This should serve as a wake-up call. Unfortunately little will change in Erasmus’ standing among the South African rugby public. To the majority, it is just further evidence that there is a World Rugby-orchestrated conspiracy against the Springboks. This started with a few marginal calls going against them in the first Lions Test – conveniently ignoring all the 50-50 calls that went their way subsequently – continued with their lack of representation in the recent Player of the Year shortlists and now concludes with Erasmus’ punishment, which was soft if anything.
The excellent recent BBC Radio 4 Documentary, Poison, details how a bizarre and destructive conspiracy theory emerged and took a grip of the upper echelons of the African National Congress, the governing body of South Africa since 1994.
Disgraced former president Jacob Zuma and other ANC allies are convinced shadowy forces are out to poison him, usually raising these plots whenever allegations of corruption are raised against them. While there were examples of the apartheid state using poison to assassinate opposition figures, there is next to no medical evidence to suggest this practise has continued.

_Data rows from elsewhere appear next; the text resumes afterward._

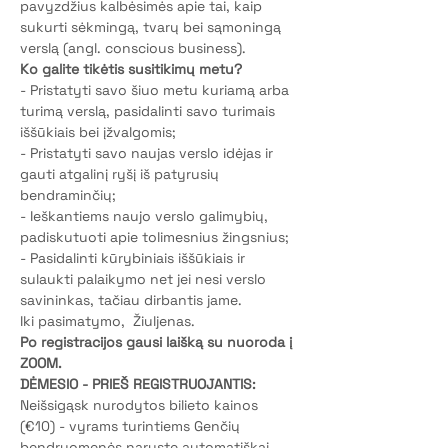
pavyzdžius kalbėsimės apie tai, kaip 
sukurti sėkmingą, tvarų bei sąmoningą 
verslą (angl. conscious business).
Ko galite tikėtis susitikimų metu?
- Pristatyti savo šiuo metu kuriamą arba 
turimą verslą, pasidalinti savo turimais 
iššūkiais bei įžvalgomis;
- Pristatyti savo naujas verslo idėjas ir 
gauti atgalinį ryšį iš patyrusių 
bendraminčių;
- Ieškantiems naujo verslo galimybių, 
padiskutuoti apie tolimesnius žingsnius;
- Pasidalinti kūrybiniais iššūkiais ir 
sulaukti palaikymo net jei nesi verslo 
savininkas, tačiau dirbantis jame.
Iki pasimatymo,  Žiuljenas.
Po registracijos gausi laišką su nuoroda į 
ZOOM.
DĖMESIO - PRIEŠ REGISTRUOJANTIS:
Neišsigąsk nurodytos bilieto kainos 
(€10) - vyrams turintiems Genčių 
bendruomenės narystę automatiškai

It does not take a huge leap to see how this same paranoid mindset has taken root among the Springboks and their supporters. Here’s a headline from one South African rugby website leading into their 30-15 victory against Scotland: “Boks will have 16 men to beat on Saturday”, promoting a worryingly widespread idea that neutral referees are inherently biased against them.
If a fish rots from the head then it is clear that it is Erasmus, the director of rugby, chief waterboy and puppetmaster, who is driving much of this agenda. At no point in his disciplinary hearing does he express any contrition or regret about his actions. If it helped the Springboks win the Lions series, then so be it, never mind an innocent official and all notions of respect were thrown under the bus.
If you expect Jurie Roux, the South African Rugby Union chief executive, to take a hard line against Erasmus then you do not know who really runs South African rugby. Bill Sweeney, the RFU chief executive, will undoubtedly sympathise.
Expect Erasmus’ punishment to be used as rocket fuel when the Springboks run out at Twickenham on Saturday in the first meeting of the sides since the World Cup final in Yokohama. Unfortunately, the feelgood factor has long since dissipated. The message of hope has now been replaced by one of cynicism and conspiracy.